They think its like a historical piece, and that in Star Trek, the 2260's were running around in 1960's mini dresses and resister and vacuum tech. I don't fully grasp the reasoning as it makes zero sense to me.
I probably explained the reasoning a zillion lengthy posts ago, including my own. And since I am in the ‘no you don’t have to perfectly emulate a failed pilot’ camp, there’s no reason to conflate the two. Trek is like a period piece because Trek has always functioned with something like its own internal history (its never been perfect, but then, nor has actual history...Viking’s? Warriors? Rapists? Friendly farmers? How do we spell and say Boudicca? ) and so it functions like one from a certain production perspective. Using that as an example, you can have various levels of production design on anything set in a particular era...certain levels of detail, sometimes so much that two productions set in the same era can look almost totally different (say...Elizabeth the film, Elizabeth R the BBC TV series from the seventies, and The Tudors TV series. Though that last one has some amusing anachronisms like radiators apparently.) but are still clearly within that era. It’s the non-production details (mostly, I think most are agreed the Klingon ships are a design failure, and the jury is still out on the Klingons themselves.) like events and certain levels of progress that can jar with that (spore drives, holo displays) and other things that work with that (phaser design, communicator design) in the production design area.
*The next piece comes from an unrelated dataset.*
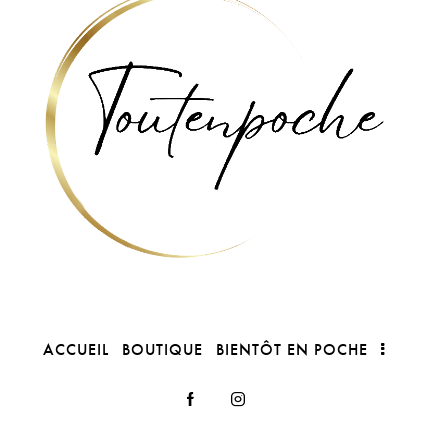
ACCUEIL
BOUTIQUE
BIENTÔT EN POCHE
So yes, Trek is a period piece, so how far you can bend it is the question. You could write ‘Star trek’ in front of say..Dark Matter (it shares many elements) but it would not be Star Trek. You can write it in front of The Orville, and it would be extremely close, but...it would not be Star Trek. DSC...well, there’s the question, and it’s production design is jarring in places. Only the narrative will ultimately answer that though, not if they all get colourful long sleeve T-Shirts in ten years time.